Die Ergebnisse über Metaanalysen stehen noch aus, aber aus Fallberichten lässt sich ableiten, dass die kognitive Verhaltenstherapie bei Insomnie (KVT-I) erfolgreich sein kann.
Studien zeigen eine eindeutige Erhöhung der Gesamtschlafzeit und eine verkürzte Einschlaflatenz. In subjektiven Parametern schlägt sich dieser Erfolg i. d. R. nicht nieder. Dies führt zu der Annahme, dass Patient(inn)en selbst diese Veränderung meistens nicht wahrzunehmen scheinen.
Der Erfolg der KVT‑I lässt sich in Studien nur schwer abbilden, da es sich v. a. um subjektive Effekte handelt.
Eine Umsetzung der Elemente der KVT‑I ist nur im Einzelsetting einer Psychotherapie erfolgreich.
Es gibt Metaanalysen, die die positiven Effekte bestätigen. Vor allem die subjektiven Parameter verbessern sich laut Studien. Die Auswirkung auf objektive Parameter ist weniger eindeutig.
Eine 36-jährige Patientin klagt seit vielen Jahren über massive Ein- und Durchschlafstörungen. Labordiagnostik und Polysomnographie ergaben keine Hinweise für die Ursachen der Beschwerden? Wie können Sie der Patientin am ehesten helfen?
Die Patientin muss dringend medikamentös auf ein Hypnotikum eingestellt werden. Bei schwer ausgeprägten Ein- und Durchschlafstörungen ist eine kognitive Verhaltenstherapie nicht indiziert.
Da keine Ursachen in der Polysomnographie gefunden wurden, empfehle ich der Patientin, für eine Woche eine Bettzeitrestriktion von 4 Stunden pro 24 h (TIB) durchzuführen. Weitere Maßnahmen hängen dann vom Erfolg dieser Maßnahme ab.
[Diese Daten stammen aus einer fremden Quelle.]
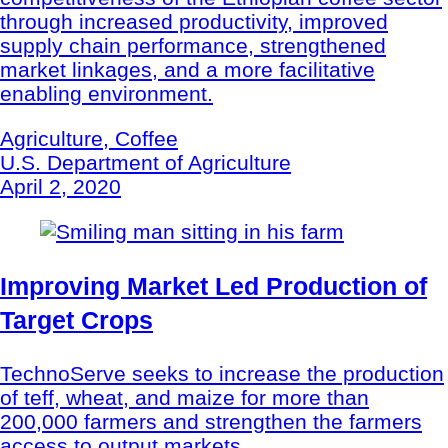
through increased productivity, improved
supply chain performance, strengthened
market linkages, and a more facilitative
enabling environment.
Agriculture, Coffee
U.S. Department of Agriculture
April 2, 2020
Improving Market Led Production of
Target Crops
TechnoServe seeks to increase the production
of teff, wheat, and maize for more than
200,000 farmers and strengthen the farmers
access to output markets.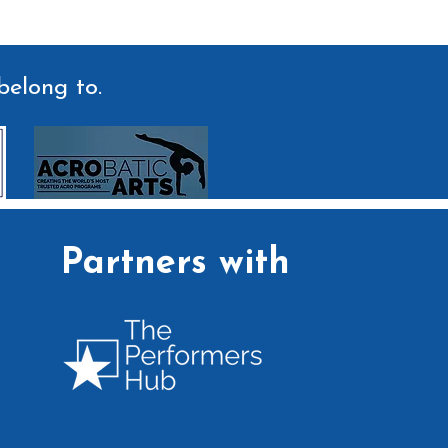
belong to.
Partners with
Ich empfehle der Patientin eine kognitive Verhaltenstherapie. Um die Wartezeit zu überbrücken, kann ich der Patientin eine digitale Gesundheitsanwendung zur Insomnietherapie verschreiben.
Ich empfehle der Patientin, ein Schlaftagebuch zu führen. Sollte sich die Schlafstörung dadurch nicht nach 14 Tagen gebessert haben, sollte sie sich im Rahmen einer Bibliotherapie mit ihrer Schlafstörung auseinandersetzen.
Es ist eine weitere Schlaflabordiagnostik notwendig, damit die Ursachen der Schlafstörung gefunden und therapiert werden können.